Work order
Transcribe the entries below exactly, starting with the line that has "Social media (250, 1217)" and stopping after the line that has "Accueil (83, 616)"; no pictures belong in the copy.

Dataset records:
########################################

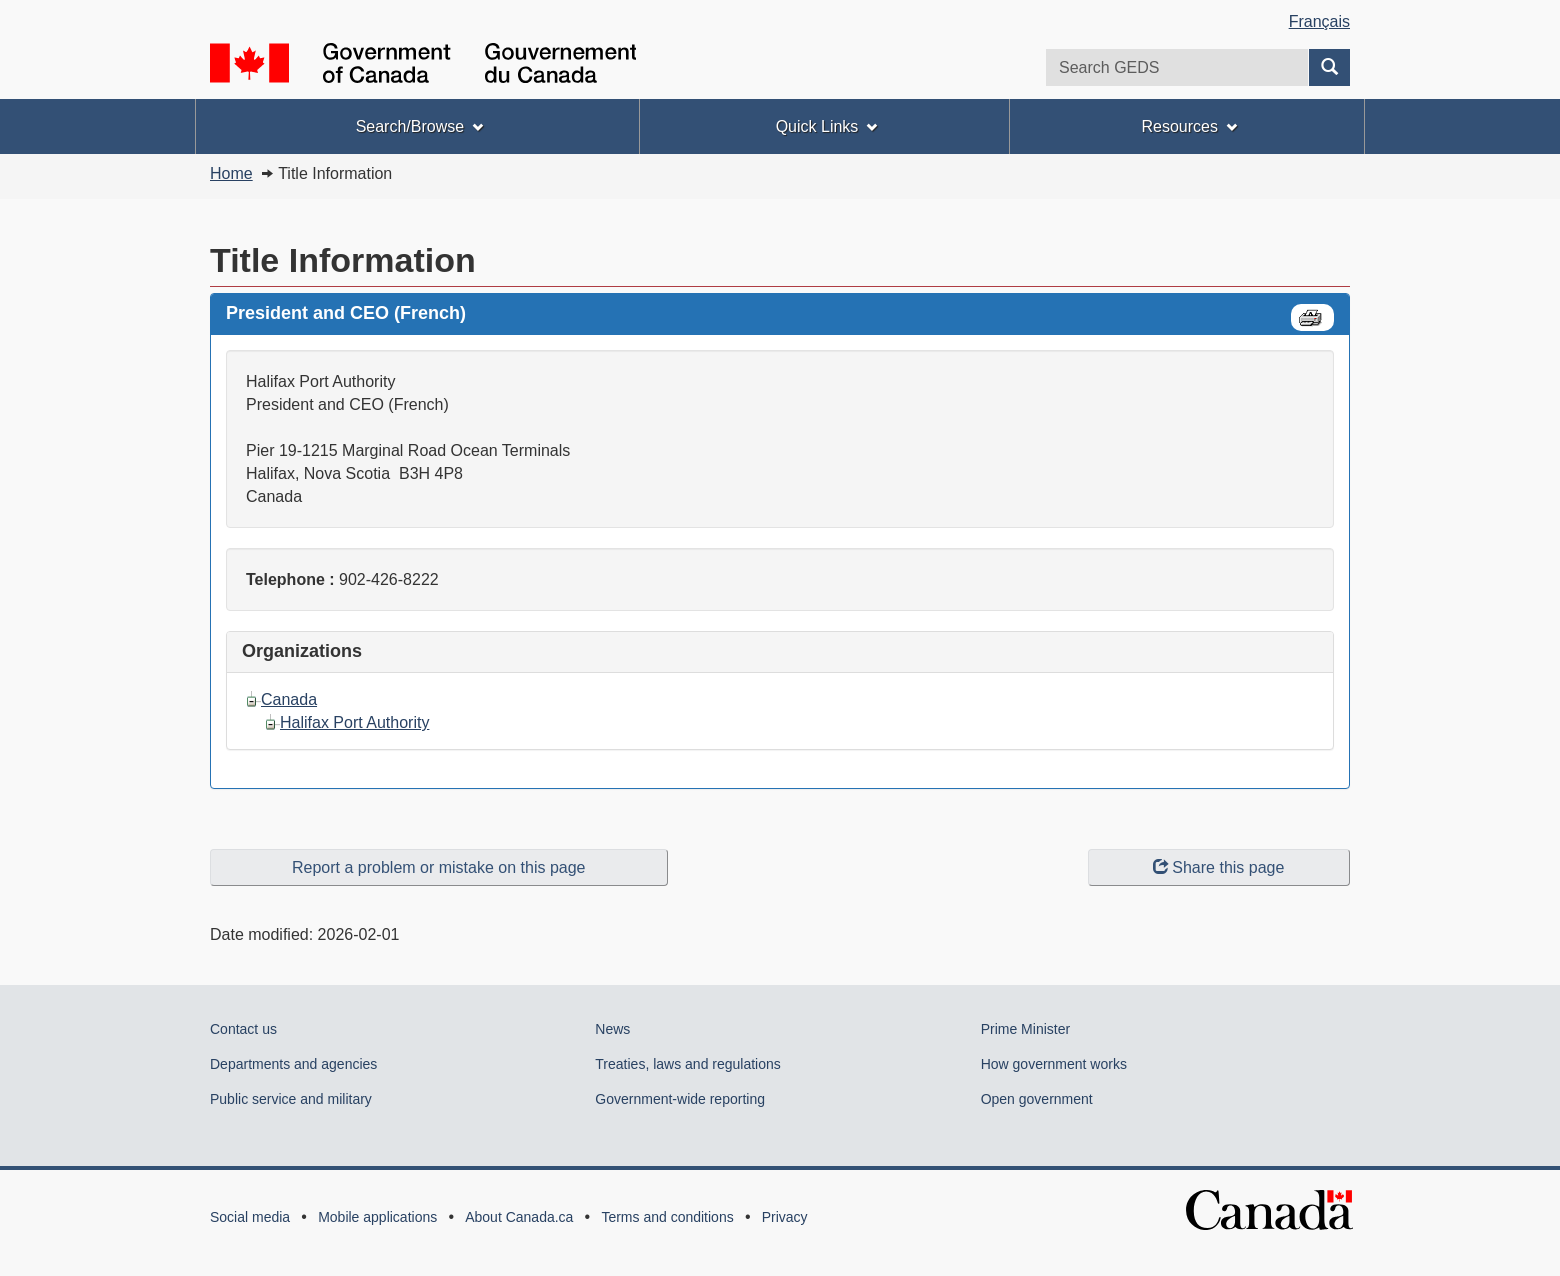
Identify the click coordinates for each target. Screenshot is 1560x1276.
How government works (1054, 1064)
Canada (289, 699)
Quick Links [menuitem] (827, 126)
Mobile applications (377, 1217)
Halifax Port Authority (354, 722)
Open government (1037, 1099)
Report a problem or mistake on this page (438, 867)
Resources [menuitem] (1188, 126)
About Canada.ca (519, 1217)
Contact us (243, 1029)
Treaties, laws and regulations (687, 1064)
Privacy (785, 1217)
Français (1319, 21)
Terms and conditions (667, 1217)
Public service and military (291, 1099)
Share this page (1218, 867)
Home (231, 173)
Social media (250, 1217)
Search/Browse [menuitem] (419, 126)
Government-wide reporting (680, 1099)
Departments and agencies (293, 1064)
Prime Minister (1025, 1029)
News (612, 1029)
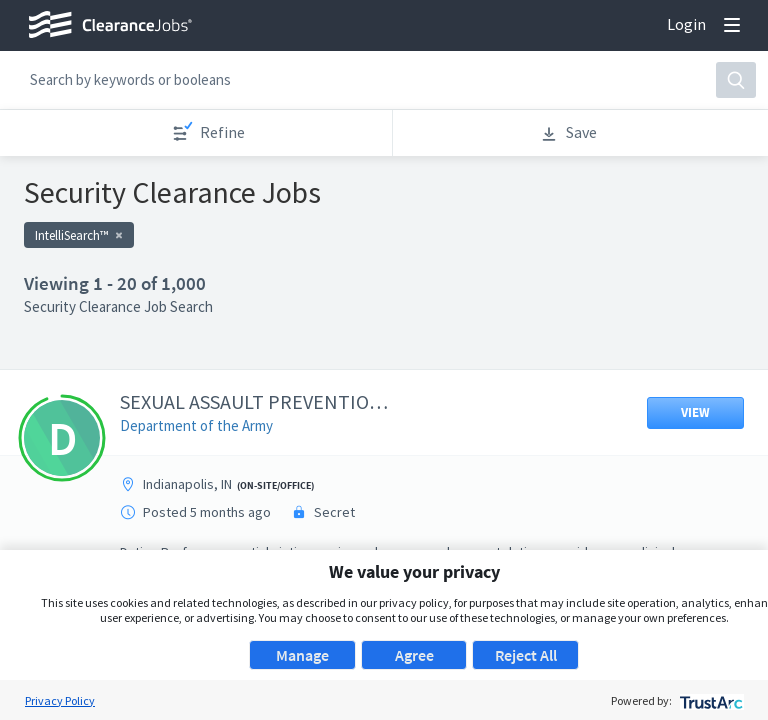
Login (686, 24)
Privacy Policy (60, 700)
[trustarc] (709, 700)
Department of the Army (196, 425)
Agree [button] (414, 655)
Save (568, 132)
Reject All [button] (526, 655)
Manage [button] (302, 655)
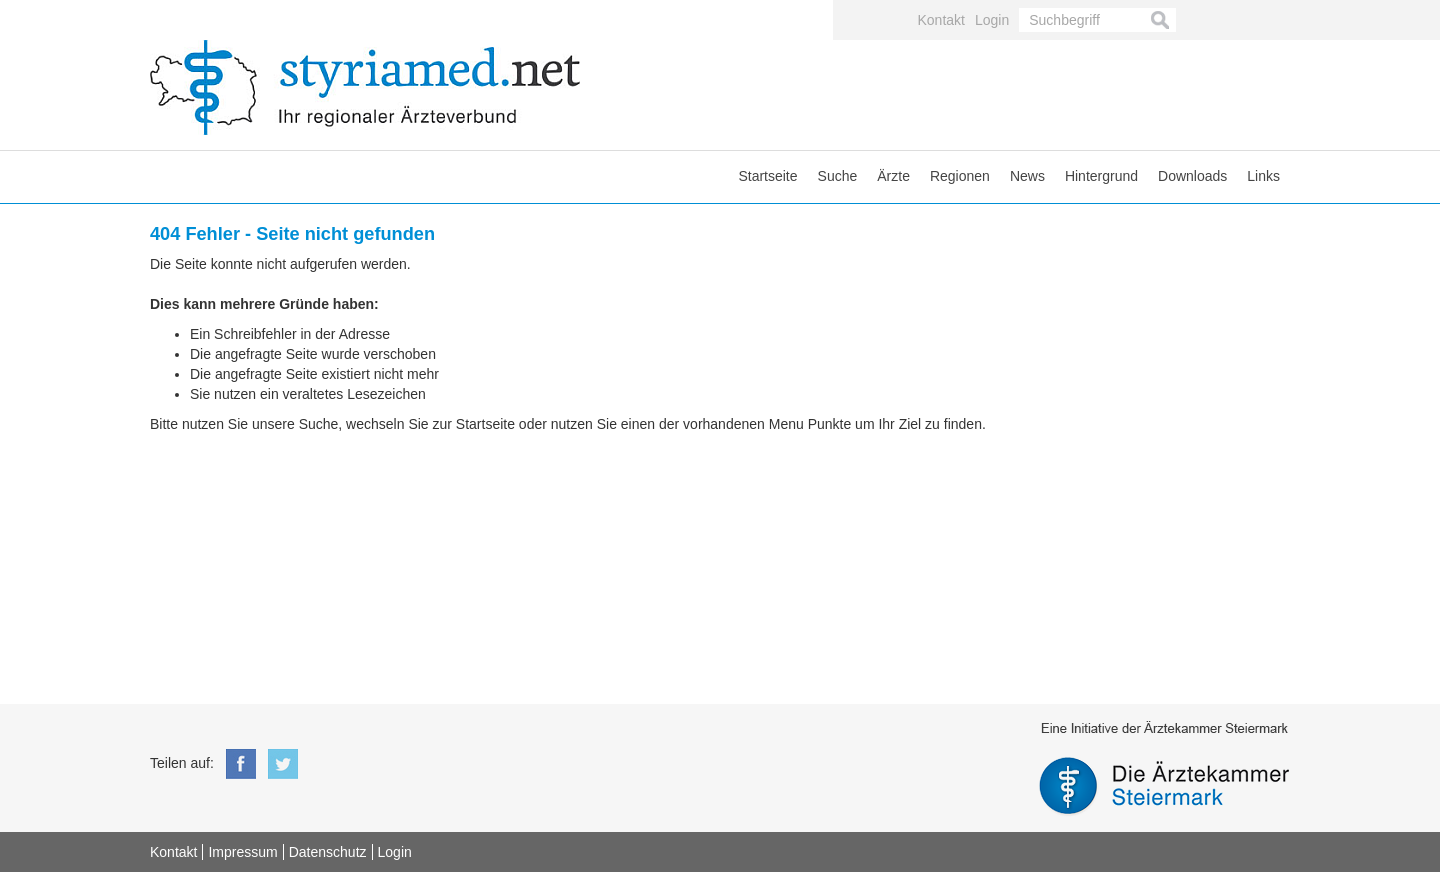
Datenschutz (328, 852)
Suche (838, 176)
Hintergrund (1101, 176)
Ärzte (893, 176)
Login (992, 20)
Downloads (1192, 176)
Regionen (960, 176)
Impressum (242, 852)
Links (1263, 176)
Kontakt (941, 20)
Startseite (767, 176)
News (1027, 176)
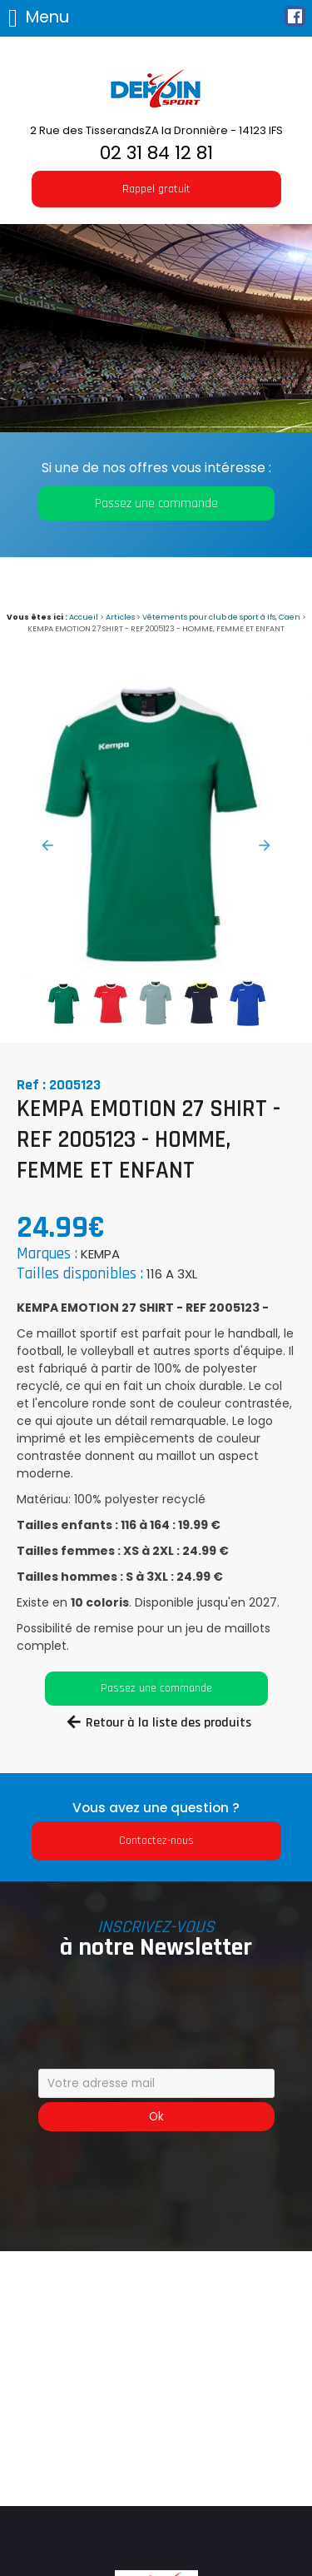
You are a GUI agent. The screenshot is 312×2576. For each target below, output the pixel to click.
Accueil (83, 616)
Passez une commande (156, 503)
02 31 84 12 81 (156, 153)
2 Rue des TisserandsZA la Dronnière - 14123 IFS (156, 130)
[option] (156, 822)
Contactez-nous (156, 1840)
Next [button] (264, 845)
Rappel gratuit (156, 189)
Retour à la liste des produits (168, 1722)
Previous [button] (47, 845)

########################################

Solution for this problem
Social media (250, 1217)
Search/Browse [menuitem] (419, 126)
Government-wide reporting (680, 1099)
Departments and agencies (293, 1064)
Prime Minister (1025, 1029)
News (612, 1029)
Login (686, 24)
Privacy Policy (60, 700)
[trustarc] (709, 700)
Department of the Army (196, 425)
Agree [button] (414, 655)
Save (568, 132)
Reject All [button] (526, 655)
Manage [button] (302, 655)
Datenschutz (328, 852)
Suche (838, 176)
Hintergrund (1101, 176)
Ärzte (893, 176)
Login (992, 20)
Downloads (1192, 176)
Regionen (960, 176)
Impressum (242, 852)
Links (1263, 176)
Kontakt (941, 20)
Startseite (767, 176)
News (1027, 176)
You are a GUI agent. The screenshot is 312×2576. For each target below, output the pixel to click.
Accueil (83, 616)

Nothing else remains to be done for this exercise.